Hobbes stresses in Leviathan (i. ii) that people get things wrong when they use their imagination, as they fall into a way which feels most natural to imagine. When something first makes an impression on us, we see it due to our senses. “After the object is removed… we still retain an image of the thing seen”; this “decaying sense” is our imagination. Imagination can be both simple (familiar things being imagined) and compound (mashing multiple images together – for example, a human and a horse to make a centaur). Dreams are simply imaginary because the rest of our senses are numbed so we see and hear things that aren’t there. Hobbes gives the example of Marcus Brutus thinking he had a vision because he was unaware that he had been asleep and thus he perceived his imagination to be the truth.
Carolyn Korsmeyer, a Professor of Philosophy at the University of Buffalo in New York, emphasises in Relativism and Hutcheson's Aesthetic Theory that Hobbes’ framework addresses how artwork achieves its desired effect. Hobbes argues that:
pleasure and “all action is motivated by desire or aversion and that human beings, having both a selfish nature and insatiable appetites, always act in ways calculated to maximise their self-interest.
Thomas Hobbes
He argued that moral justification is focused on those actions which one believes will satisfy their own desires and appetite. “Good” becomes a term which is applied to the objects of our desire or appetite, and “beautiful” is used to
signify the objects which promise the satisfaction of our desires.

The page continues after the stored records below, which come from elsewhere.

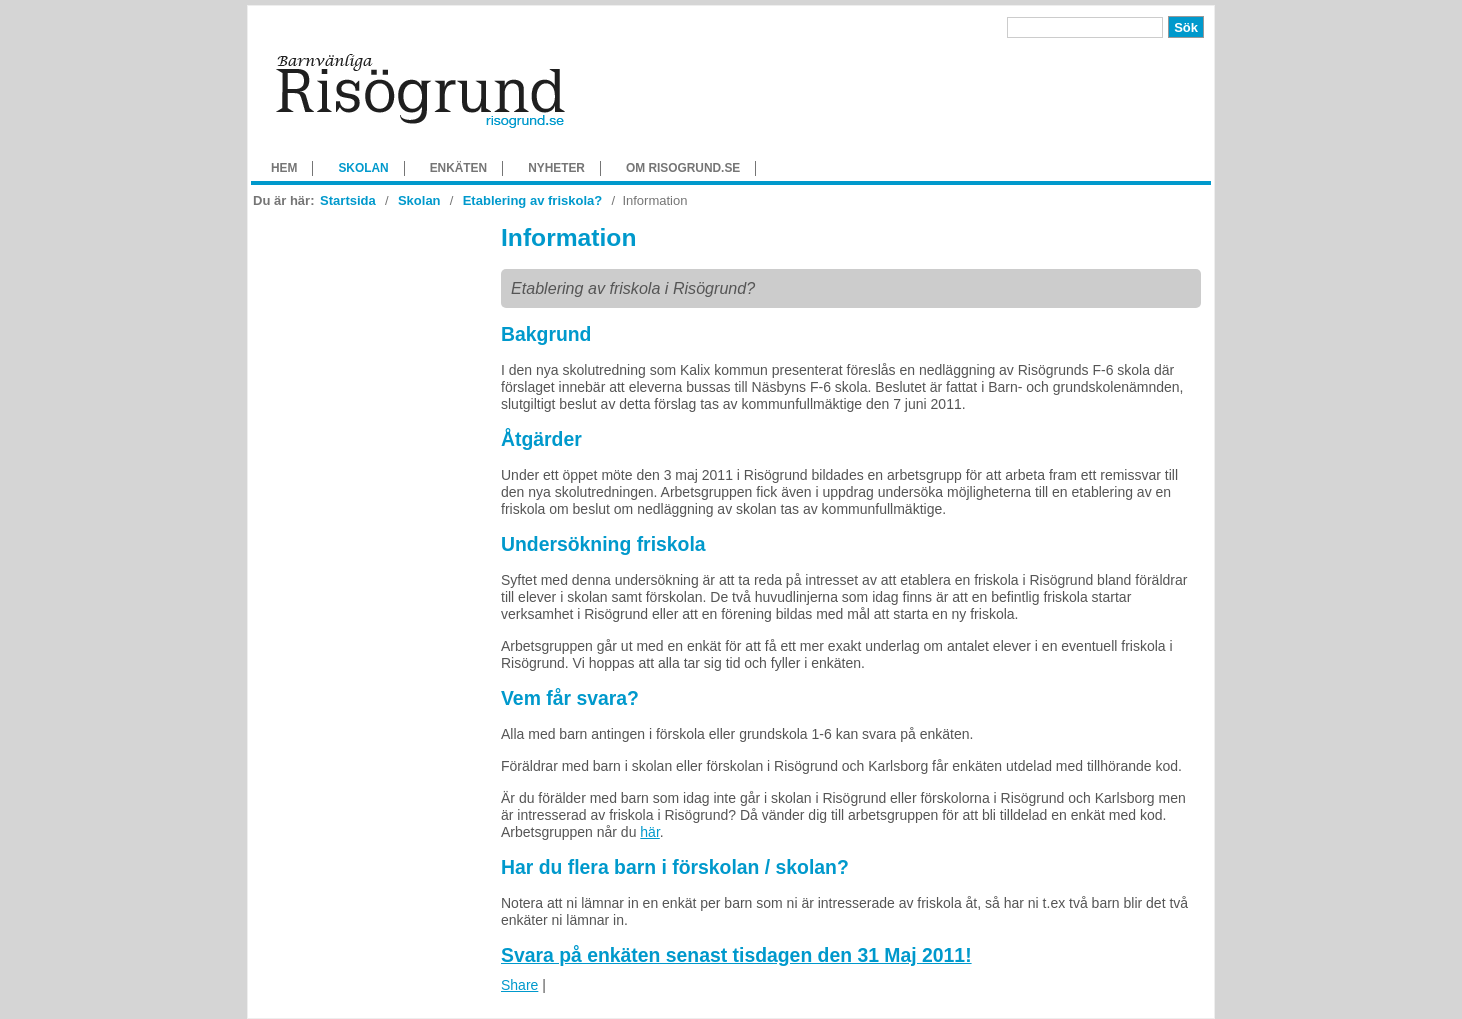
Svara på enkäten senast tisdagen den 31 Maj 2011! (736, 955)
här (649, 832)
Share (519, 985)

Therefore, pleasure emerges from both real and imagined satisfaction of desire. If every person is driven by the overarching goal to maximise their own personal selfinterest, and if the set of objects perceived by a person to be beautiful is a manifestation and a reflection of that very self-interest, each judgment made of
beauty is consequently an expression of individual desires and thus is a
matter of subjectivity (no absolute truths). Hobbes’ reduction of beauty to interest involves relativism (the concept that knowledge, truth, and morality are not absolute and objective and instead exist in relation to cultural, societal, and historical factors) due to the subjective nature of interest.
Instead of beauty mirroring an objective (uninfluenced by opinion) quality in an object, Hobbes believes that beauty only involves the perceiver’s pleasure.
Hobbes appeals to the biological similarity of human beings: being living organisms, humans are in need of many of the same things which they all perceive as ‘beautiful’. The coinciding perception of beauty might not substantially differ in regard to the base necessities to sustain human life and thus this may lead to human’s competitive nature which drives their “selfish, brutish” lives which Hobbes examines in detail in Leviathan.